Hacker News new | ask | show | jobs
by danielbarla 4489 days ago
That's one way of looking at it, on the other hand, they link to the original URL, passing traffic back to the original source. Most "scraper" sites take the content, wrap it in their own similar outer layer, and try to take ad revenue. E.g. I've seen my own StackOverflow answers copied, word for word, to a scraper site and presented under a made-up name.
3 comments

StackOverflow actually allows this; all their data is Creative Commons licensed, and they publish the full database dump on the Internet Archive.

https://archive.org/details/stackexchange

Do the terms of the license allow for this kind of abuse?

Just because something is CC doesn't mean you can do whatever you want with it.

Yes, they do; it's not abuse when you're given explicit permission. CC BY-SA means you can do whatever you want with it as long as you attribute the source as specified.
"as long as you attribute the source"

danielbarla said that they presented the material under a false name; this goes beyond copying and becomes plagiarism, which I can't imagine is an intended result of the CC license.

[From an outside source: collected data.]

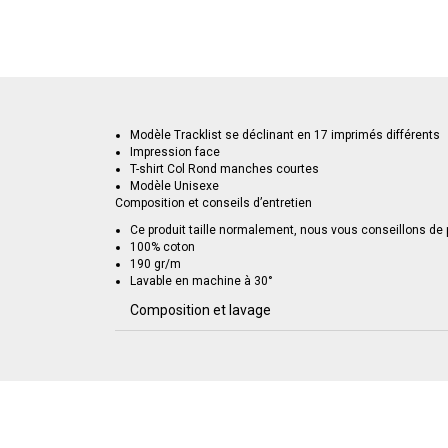
Modèle Tracklist se déclinant en 17 imprimés différents
Impression face
T-shirt Col Rond manches courtes
Modèle Unisexe
Composition et conseils d’entretien
Ce produit taille normalement, nous vous conseillons de pr
100% coton
190 gr/m
Lavable en machine à 30°
Composition et lavage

Is the source 'User X' or 'StackOverflow'? When you reference CC BY-SA code you don't reference the people who, say, checked it into git but rather the whole repo.
CC BY-SA is short for Creative Commons Attribution Share-Alike. BY means you must attribute, and SA means you must license any distributed derivative works under the same license (copyleft). Attribution on its own is not enough.
No, attribution is required.
Interesting, from the file sizes you can quickly gauge the relative popularity of each subject.
By having a tl;dr about the actual Wikipedia page, there is no need for the user to click on the link. Following what you're saying, Google as wrapped it in their own layer, and trying to take ad revenue.
Actually, I find that having a tl;dr will rarely answer the question(s) I have on a topic, but it will commonly show me whether I've found the right wikipedia page. I usually either click-through or refine my search.
They don't actually link to the wikipedia URL. They mask a link that leads to another Google page "/url?sa=t&rct=j&q=&...." which in turn responds with a 200 OK page that redirects to Wikipedia.

Sure it passes the keywords etc. But this likely reduces the number of people visiting Wikipedia, while increasing Google's ad revenues, if anyone but Google did this they'd be potential blacklisted by Google.

Actually, they do link to the wikipedia URL.

href="http://en.wikipedia.org/wiki/Scraper_site" appears directly in the source code of that web page.

It also has an onmousedown handler that rewrites the URL to point at Google, so they can tell which link you clicked, to improve their ranking system. And Google works very closely with sites to make sure the sites know how to understand the referrals.